Syfeには、対面での相談を希望するユーザー向けにファイナンシャルアドバイザーのチームがあるが、アローラ氏によると、Syfeの投資家のほとんどは投資判断をアプリに全面的に依存しているという。過去9ヶ月間で、Syfeはユーザーインターフェースをより直感的にすることに注力しており、チームには新しいアドバイザーを1人しか追加していない。

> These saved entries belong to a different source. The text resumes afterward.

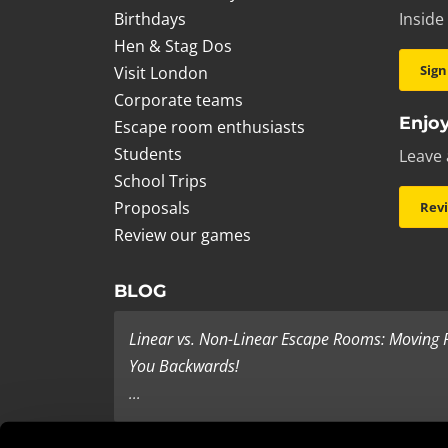
Birthdays
Inside
Hen & Stag Dos
Sign
Visit London
Corporate teams
Enjoy
Escape room enthusiasts
Students
Leave 
School Trips
Proposals
Rev
Review our games
BLOG
Linear vs. Non-Linear Escape Rooms: Moving
You Backwards!
...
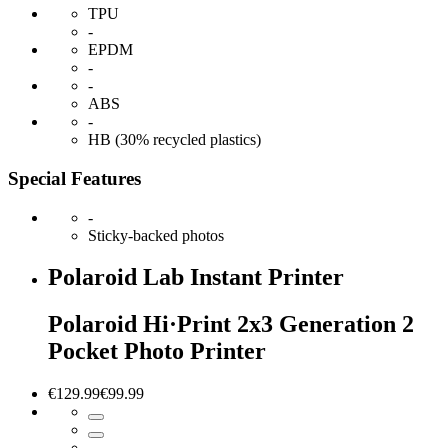
TPU
-
EPDM
-
-
ABS
-
HB (30% recycled plastics)
Special Features
-
Sticky-backed photos
Polaroid Lab Instant Printer
Polaroid Hi·Print 2x3 Generation 2
Pocket Photo Printer
€129.99
€99.99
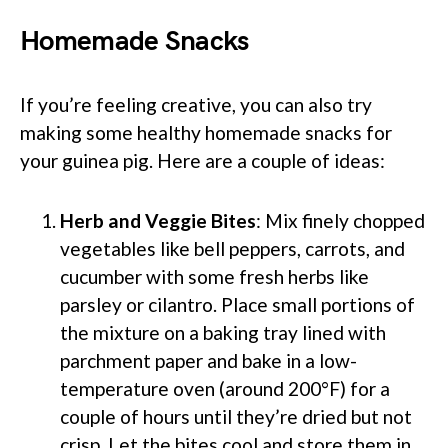
Homemade Snacks
If you’re feeling creative, you can also try
making some healthy homemade snacks for
your guinea pig. Here are a couple of ideas:
Herb and Veggie Bites
: Mix finely chopped
vegetables like bell peppers, carrots, and
cucumber with some fresh herbs like
parsley or cilantro. Place small portions of
the mixture on a baking tray lined with
parchment paper and bake in a low-
temperature oven (around 200°F) for a
couple of hours until they’re dried but not
crisp. Let the bites cool and store them in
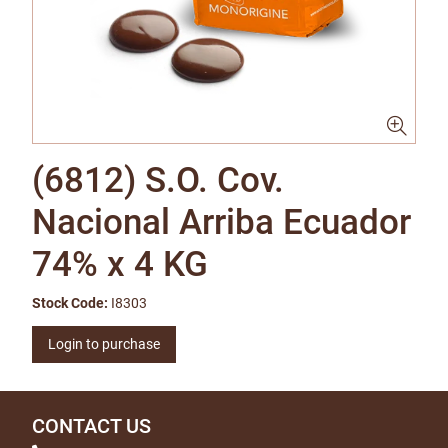
(6812) S.O. Cov.
Nacional Arriba Ecuador
74% x 4 KG
Stock Code:
I8303
Login to purchase
CONTACT US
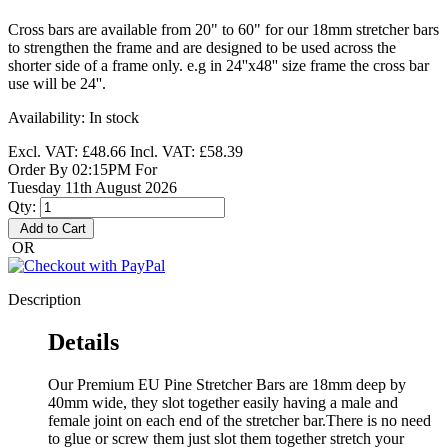
Cross bars are available from 20" to 60" for our 18mm stretcher bars
to strengthen the frame and are designed to be used across the
shorter side of a frame only. e.g in 24''x48'' size frame the cross bar
use will be 24''.
Availability:
In stock
Excl. VAT:
£48.66
Incl. VAT:
£58.39
Order By 02:15PM For
Tuesday 11th August 2026
Qty:
Add to Cart
OR
Description
Details
Our Premium EU Pine Stretcher Bars are 18mm deep by
40mm wide, they slot together easily having a male and
female joint on each end of the stretcher bar.There is no need
to glue or screw them just slot them together stretch your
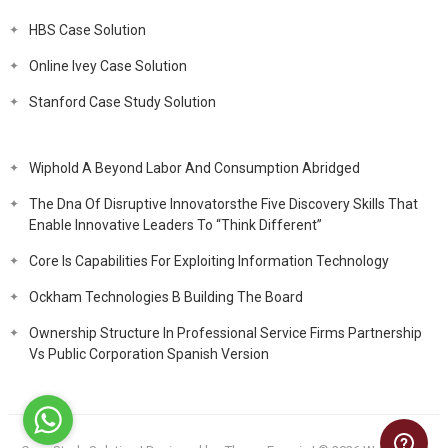
HBS Case Solution
Online Ivey Case Solution
Stanford Case Study Solution
Wiphold A Beyond Labor And Consumption Abridged
The Dna Of Disruptive Innovatorsthe Five Discovery Skills That
Enable Innovative Leaders To “Think Different”
Core Is Capabilities For Exploiting Information Technology
Ockham Technologies B Building The Board
Ownership Structure In Professional Service Firms Partnership
Vs Public Corporation Spanish Version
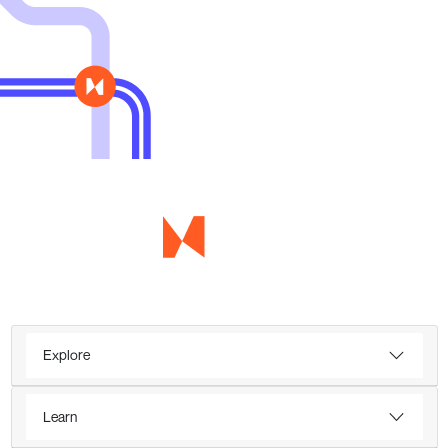
Explore
Learn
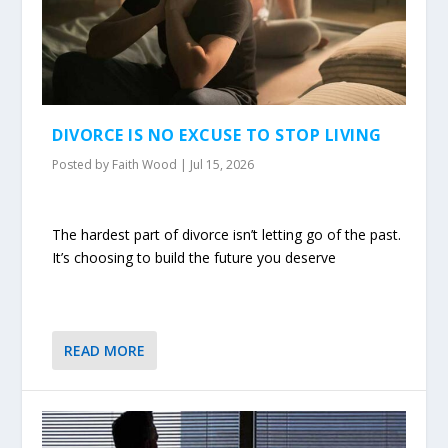
DIVORCE IS NO EXCUSE TO STOP LIVING
Posted by
Faith Wood
|
Jul 15, 2026
The hardest part of divorce isn’t letting go of the past.
It’s choosing to build the future you deserve
READ MORE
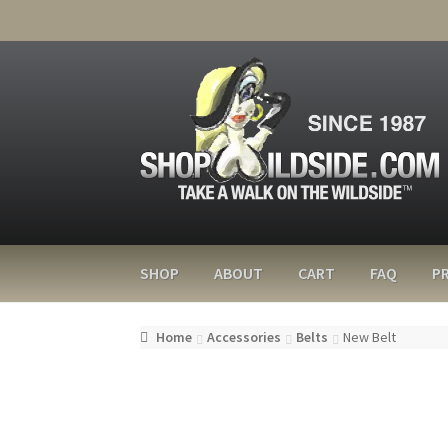
SHOP
ABOUT
CART
FAQ
PR
Home
Accessories
Belts
New Belt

「人間的なタッチはオプションですが、必須ではありません。多くの場合、サービス内容を一度理解してもらうために必要になるだけです」とアローラ氏は言います。「しかし、私たちの目標は常にテクノロジー企業であり、アプリが非常に直感的になり、18歳でも93歳でも、非常に限られたガイダンスでサービスをご利用いただけるようになることです。」
Valar Venturesの創設パートナーであるアンドリュー・マコーマック氏は、プレス声明の中で次のように述べています。「Syfeは当社にとってアジアにおける最初の投資先であり、過去数年間の急速かつ持続的な成長に感銘を受けています。アジアで急成長を遂げているマス富裕層の貯蓄・投資ニーズに応える同社の機会は依然として大きく、Syfeが今後も順調に成長を続けると確信しています。」
更新: 資金調達が米ドルで行われたことを反映するように投稿を修正しました。